計画段階だが、もし実現すれば何が起こるのか?
ビジネスクラス運賃で超音速旅客機に乗れるなら、現行のファーストクラスやビジネスクラスに乗る人は減少するだろう。
現在の航空会社の運賃体系は、エコノミークラスが満席でも、ファーストクラス客やビジネスクラス客が少ないと赤字になる。
現在のファーストクラス客やビジネスクラス客が超音速旅客機を利用し、従来の航空機はエコノミー客だけになってしまうと、赤字になるので、レガシーキャリアは窮地に陥るかもしれない。

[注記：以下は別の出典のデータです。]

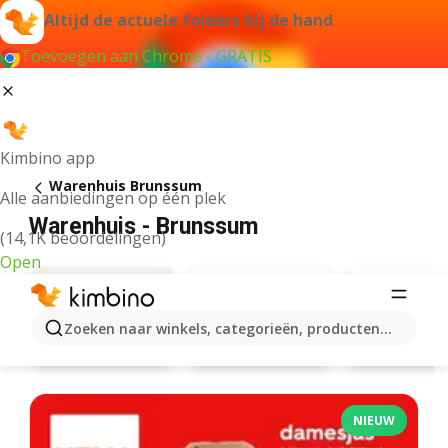
Altijd de actuele folders bij de hand
Toevoegen aan Chrome - GRATIS
Kimbino app
Warenhuis Brunssum
Alle aanbiedingen op één plek
Warenhuis - Brunssum
(14,1K beoordelingen)
Open
Zoeken naar winkels, categorieën, producten...
Action
Hema
Aanbiedingen
NIEUW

その結果、超音速旅客機とLCCの2極化が進む可能性がある。
2極化が進むのか?
結局、将来的には「富裕層」と「一般客」の2局化する可能性がある。
これは、飛行機だけの問題ではなく、ホテルにも波及するのではないか?
今の大阪ではビジネスホテルが多く、富裕層向けのホテルが不足している感じがする。
近年、大阪で開業したのホテルは客室面積13㎡~15㎡のビジネスホテルが6割~7割と思われる。
インバウンド需要、カジノ、万博と浮かれている場合ではなく、10年後~20年後を見際まえて、富裕層を取り込むべきだ。
大阪の都市開発は、現状に満足して危機感がない。
関空の二期島の本格的ターミナルはいまだに建設の目途がたっていない。
2029年から始まる超音速旅客機時代に関空は対応できていない。
このまま行けば、再び、時代の変化に対応できず地盤沈下する可能性もある。